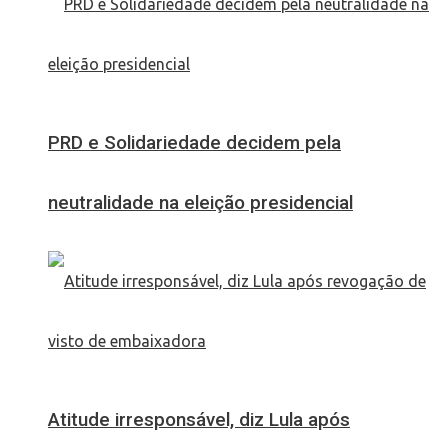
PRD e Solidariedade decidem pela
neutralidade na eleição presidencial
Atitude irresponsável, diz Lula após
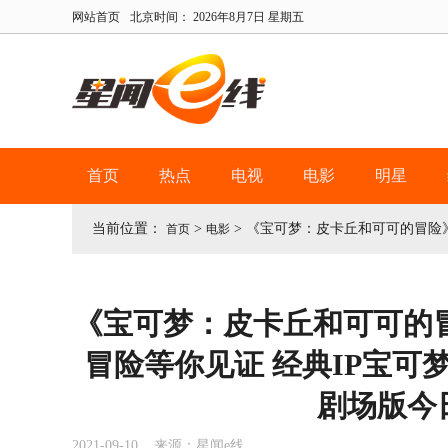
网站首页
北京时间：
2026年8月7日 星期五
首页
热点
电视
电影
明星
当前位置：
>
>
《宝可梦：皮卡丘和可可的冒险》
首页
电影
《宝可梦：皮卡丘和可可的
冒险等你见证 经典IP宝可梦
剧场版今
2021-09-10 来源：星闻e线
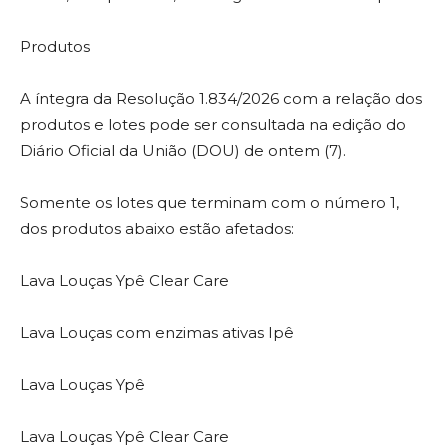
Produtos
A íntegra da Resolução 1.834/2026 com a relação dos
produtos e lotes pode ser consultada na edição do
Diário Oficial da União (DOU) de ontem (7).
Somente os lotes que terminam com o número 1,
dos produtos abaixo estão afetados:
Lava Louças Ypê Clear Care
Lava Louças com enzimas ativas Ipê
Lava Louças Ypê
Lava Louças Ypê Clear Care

·····

### Task objective:
Images are to be skipped, and each line above is to be returned exactly.

### Answer to this exercise:
PRD e Solidariedade decidem pela
neutralidade na eleição presidencial
Atitude irresponsável, diz Lula após
网站首页
北京时间：
2026年8月7日 星期五
首页
热点
电视
电影
明星
当前位置：
>
>
《宝可梦：皮卡丘和可可的冒险》
首页
电影
《宝可梦：皮卡丘和可可的
冒险等你见证 经典IP宝可梦
剧场版今
2021-09-10 来源：星闻e线
Produtos
A íntegra da Resolução 1.834/2026 com a relação dos
produtos e lotes pode ser consultada na edição do
Diário Oficial da União (DOU) de ontem (7).
Somente os lotes que terminam com o número 1,
dos produtos abaixo estão afetados:
Lava Louças Ypê Clear Care
Lava Louças com enzimas ativas Ipê
Lava Louças Ypê
Lava Louças Ypê Clear Care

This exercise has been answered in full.